Achando que viraria a ‘página Kirk’
de minhas preocupações, surpreendi-me ao ver nos dias seguintes pipocarem
inúmeros vídeos e postagens de brasileiros lamentando a morte do tal ativista e
expressando ódio pelo responsável, provavelmente um comunista fanático ou um
terrorista islâmico, algo que para sua decepção não se confirmou, já que o atirador
era um americano branco de família trumpista tradicional.
Choveram na internet inúmeras
manifestações de pesar com milhares de likes de consternação pelo tal Kirk que,
de um momento para outro, passou a ser a reencarnação de Jesus na terra do bang
bang. Uma animação apresentava-o cercado por uma aura angelical sendo recepcionado
no céu por Cristo em pessoa com um abraço afetuoso.
Como é possível que justo eu que
tenho o hábito de acompanhar notícias inclusive de jornais gringos, nunca tenha
ouvido falar nesse sujeito tão carismático a ponto de ter intimidade com o
filho de Deus?
A morte de ‘São Kirk’ passou a ser o
top da semana, encabeçando os assuntos mais comentados. Dona Filomena cuja única
leitura em décadas foi a Bíblia de repente passou a bradar freneticamente nas
redes sociais sobre mais esse crime da esquerda maligna que recaiu sobre um devoto
cristão. O sr.
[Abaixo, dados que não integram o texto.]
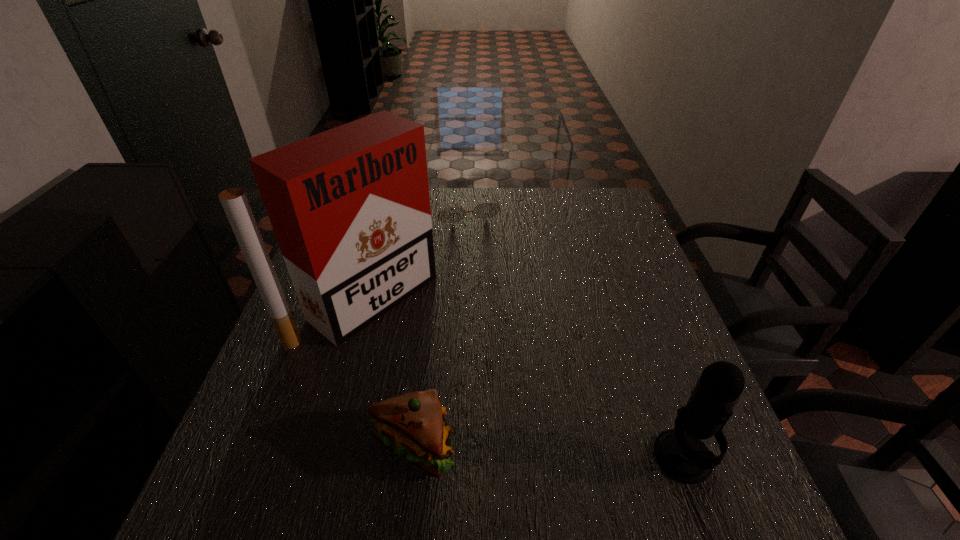 Find the location of `vacant position located on the front-facing side of the tallest object`. vacant position located on the front-facing side of the tallest object is located at coordinates (454, 360).

You are a GUI agent. You are given a task and a screenshot of the screen. Output one action in this format:
    pyautogui.click(x=<x>, y=<y>)
    Task: Click on the blank area located 0.130m on the front-facing side of the tallest object
    Image resolution: width=960 pixels, height=540 pixels.
    Given the screenshot: What is the action you would take?
    pyautogui.click(x=454, y=360)

The image size is (960, 540). What are the coordinates of `vacant space situated on the face of the sunglasses` in the screenshot? It's located at (479, 239).

The height and width of the screenshot is (540, 960). I want to click on vacant space located on the face of the sunglasses, so click(x=484, y=252).

At what (x,y) coordinates should I click in order to perform the action: click on vacant space situated on the face of the sunglasses. Please return your answer as a coordinate pair (x, y). Looking at the image, I should click on (508, 308).

Where is `object present at the far edge`? object present at the far edge is located at coordinates (485, 210).

This screenshot has width=960, height=540. What are the coordinates of `sandwich at the near edge` in the screenshot? It's located at (412, 424).

Locate an element on the screen. The width and height of the screenshot is (960, 540). microphone located at the near edge is located at coordinates (680, 453).

Identify the location of object situated at the left edge. The image size is (960, 540). (350, 208).

Locate an element on the screen. object present at the right edge is located at coordinates (680, 453). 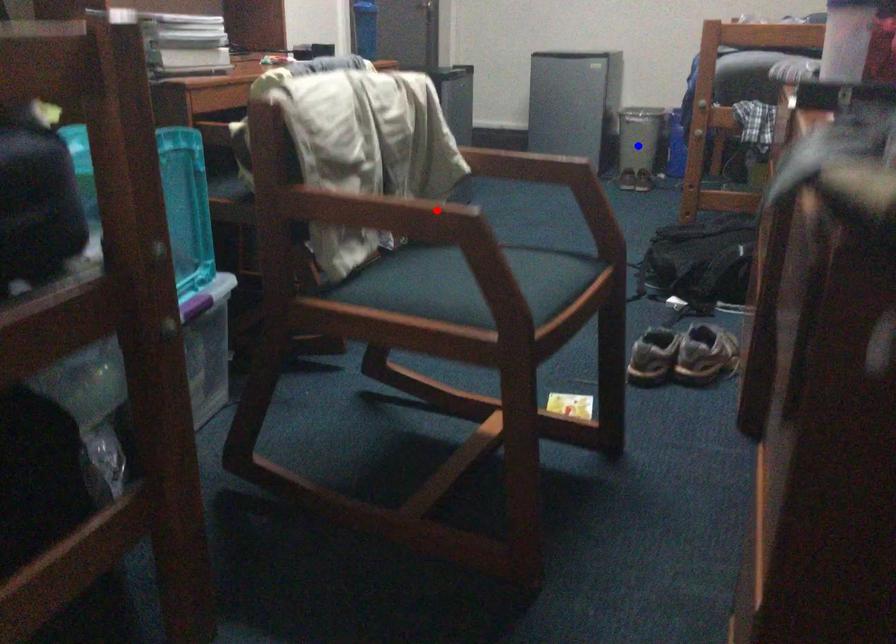 Question: Two points are marked on the image. Which point is closer to the camera?

Choices:
 (A) Blue point is closer.
 (B) Red point is closer.

Answer: (B) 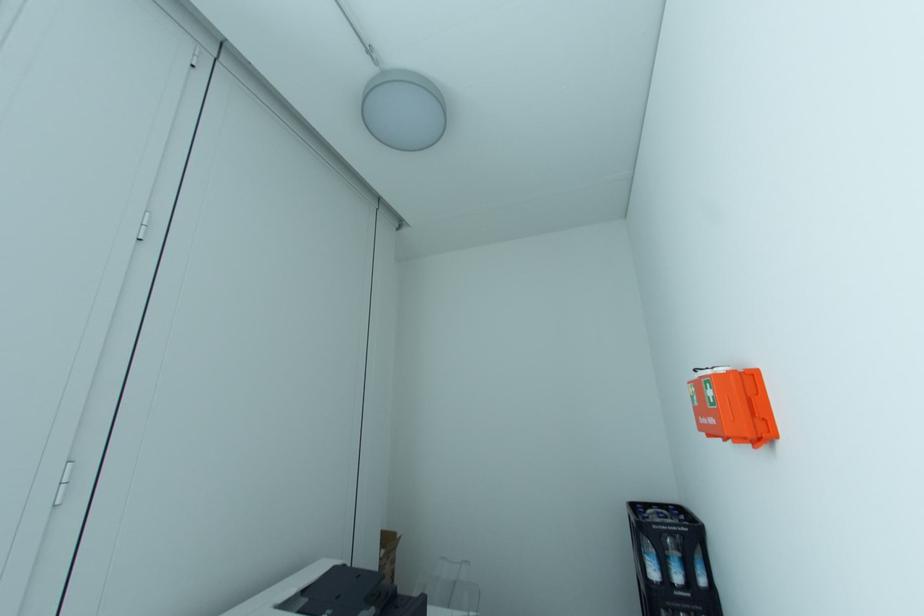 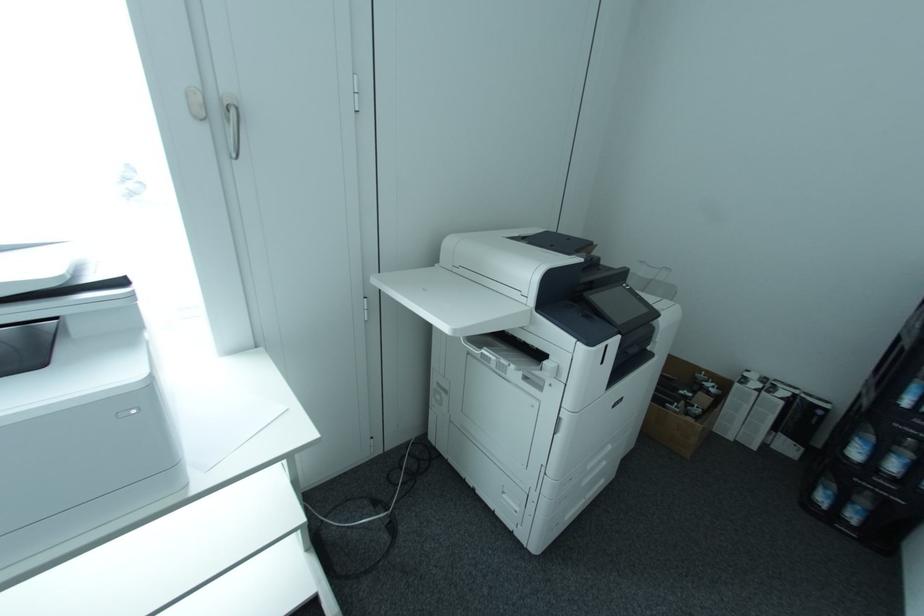 First-person continuous shooting, in which direction is the camera rotating?

The rotation direction of the camera is left-down. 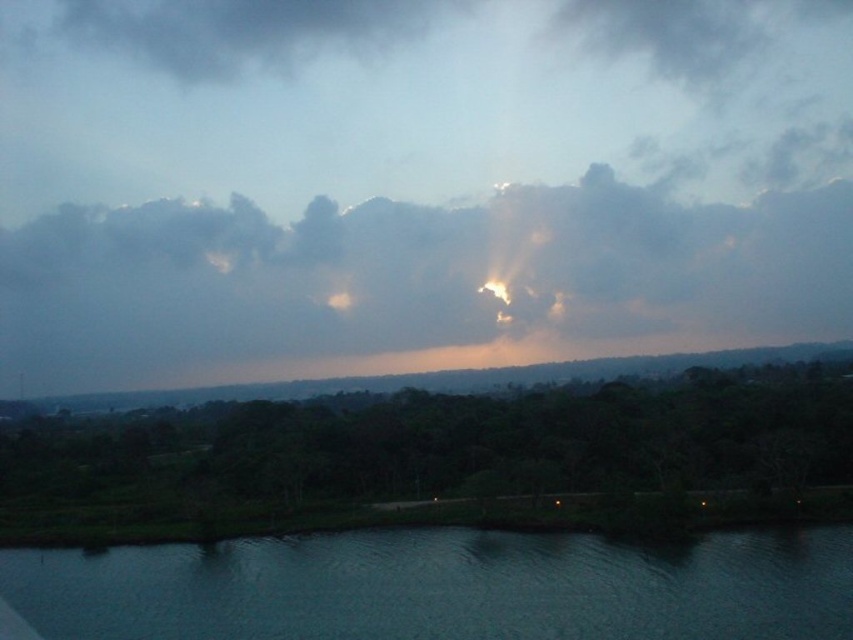 You are an artist trying to paint this landscape. You want to ensure the smokey gray cloud at upper center and the dark blue water at lower center are proportionally accurate. Which object should you paint first if you want to start with the larger one?

The smokey gray cloud at upper center should be painted first since it has a larger size compared to the dark blue water at lower center according to the description.

You are an artist planning to paint the scene. You need to decide which area to focus on first based on their sizes. Which object should you paint first, the smokey gray cloud at upper center or the dark blue water at lower center?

Godofredo que se informa por whatsapps e acredita que a covid
foi uma conspiração globalista, de repente passou a discorrer com propriedade
sobre a grandeza da obra deixada por aquele homem beatificado.
O assunto continuou rendendo e tanto
nos EUA como por aqui jornalistas e até historiadores foram penalizados, perderam
o emprego ou foram cancelados por ousar criticar aquele cara inatacável, acima
do bem e do mal, lançando uma nódoa sobre alguém tão imaculado.
Eu que antes cogitara engavetar o
Kirk, percebi-me de repente envolvido no redemoinho dessa polêmica, vendo-me na
contingência de procurar entender um pouco mais sobre esse fenômeno, capaz de
despertar paixões desenfreadas.
Descobri por sua biografia que o Sr.
Kirk não tinha um comportamento condizente com a ética cristã, como eu a
concebia. Era ele supremacista, não apreciava negros, achando Martin Luther
King uma farsa e que os EUA estavam melhores quando eram um país ‘mais branco e
homogêneo’. Atacava o movimento LGBT, a diversidade e os imigrantes. Julgava legítimo Israel, por ter direito
bíblico à Palestina, praticar genocídio matando de fome milhares de crianças
cujo único pecado fora nascer no lugar errado. Não gostava de ninguém que não
professasse o cristianismo tradicional, única religião aceitável. A nação
deveria ser guiada não pela Constituição, mas por preceitos bíblicos. Flertava
com práticas autoritárias, incentivando perseguição política, intolerância religiosa
e censura ideológica. Atacava jornalistas, intelectuais, artistas e professores.
Depois de me inteirar sobre seu
pensamento ‘in totum’, deixei de ter simpatia pelo Sr. Kirk, o santo do
pau oco, passando a considerar que o mundo não ficaria mais pobre com sua
ausência. Nem por isso festejei sua morte. Preferiria que continuasse bem vivo
para reavaliar suas ideias racistas e xenófobas e aprimorasse seu pensamento.
Talvez o contato por mais tempo com quem pensasse diferente permitisse-lhe desistir
de doutrinar seus desafetos. E percebesse o quão babaca ele era.